* Instructions for the task
Report each line of the entries below that has the word "Meditation" in it.

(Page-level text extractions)
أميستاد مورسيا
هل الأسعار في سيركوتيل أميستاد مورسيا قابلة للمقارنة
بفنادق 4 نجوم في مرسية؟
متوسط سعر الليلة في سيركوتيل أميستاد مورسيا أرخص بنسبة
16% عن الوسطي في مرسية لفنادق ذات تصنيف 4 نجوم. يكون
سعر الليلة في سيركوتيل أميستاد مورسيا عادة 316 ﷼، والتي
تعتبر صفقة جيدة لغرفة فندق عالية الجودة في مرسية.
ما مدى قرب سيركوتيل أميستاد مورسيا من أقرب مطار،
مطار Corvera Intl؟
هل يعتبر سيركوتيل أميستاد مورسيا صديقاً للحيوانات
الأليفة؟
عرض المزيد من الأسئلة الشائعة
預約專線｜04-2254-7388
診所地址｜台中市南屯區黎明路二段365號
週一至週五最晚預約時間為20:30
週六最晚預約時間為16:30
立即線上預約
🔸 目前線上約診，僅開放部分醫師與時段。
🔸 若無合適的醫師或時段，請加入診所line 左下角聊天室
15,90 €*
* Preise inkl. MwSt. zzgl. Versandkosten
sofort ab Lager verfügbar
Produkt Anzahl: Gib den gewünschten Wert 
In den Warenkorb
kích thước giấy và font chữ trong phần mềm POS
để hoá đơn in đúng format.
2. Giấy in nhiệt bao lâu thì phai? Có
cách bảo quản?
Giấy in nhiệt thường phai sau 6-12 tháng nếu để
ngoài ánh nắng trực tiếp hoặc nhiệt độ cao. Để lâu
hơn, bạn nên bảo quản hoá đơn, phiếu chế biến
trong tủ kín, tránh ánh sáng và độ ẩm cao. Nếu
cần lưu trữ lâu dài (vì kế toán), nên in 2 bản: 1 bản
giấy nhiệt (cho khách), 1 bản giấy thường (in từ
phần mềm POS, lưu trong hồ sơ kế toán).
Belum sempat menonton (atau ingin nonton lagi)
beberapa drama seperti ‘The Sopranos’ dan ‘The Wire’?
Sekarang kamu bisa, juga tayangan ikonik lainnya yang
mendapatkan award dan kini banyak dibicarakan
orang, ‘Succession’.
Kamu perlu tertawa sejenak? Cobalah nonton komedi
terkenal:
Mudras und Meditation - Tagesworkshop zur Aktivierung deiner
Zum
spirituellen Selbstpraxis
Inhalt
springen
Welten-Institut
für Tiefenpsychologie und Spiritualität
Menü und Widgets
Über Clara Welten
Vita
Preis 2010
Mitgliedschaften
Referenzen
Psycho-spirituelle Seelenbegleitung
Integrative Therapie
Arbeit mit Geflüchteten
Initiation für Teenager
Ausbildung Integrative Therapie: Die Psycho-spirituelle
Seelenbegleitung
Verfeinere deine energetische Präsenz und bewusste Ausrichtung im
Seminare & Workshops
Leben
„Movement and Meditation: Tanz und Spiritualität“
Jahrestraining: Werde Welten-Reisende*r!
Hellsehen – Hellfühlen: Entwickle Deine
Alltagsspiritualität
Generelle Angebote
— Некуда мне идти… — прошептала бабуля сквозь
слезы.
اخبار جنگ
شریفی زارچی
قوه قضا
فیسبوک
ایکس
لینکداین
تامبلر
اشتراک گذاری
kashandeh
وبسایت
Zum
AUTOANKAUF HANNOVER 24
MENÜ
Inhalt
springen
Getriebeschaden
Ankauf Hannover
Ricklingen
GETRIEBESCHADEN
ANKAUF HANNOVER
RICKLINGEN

* Solution to the problem
Mudras und Meditation - Tagesworkshop zur Aktivierung deiner
„Movement and Meditation: Tanz und Spiritualität“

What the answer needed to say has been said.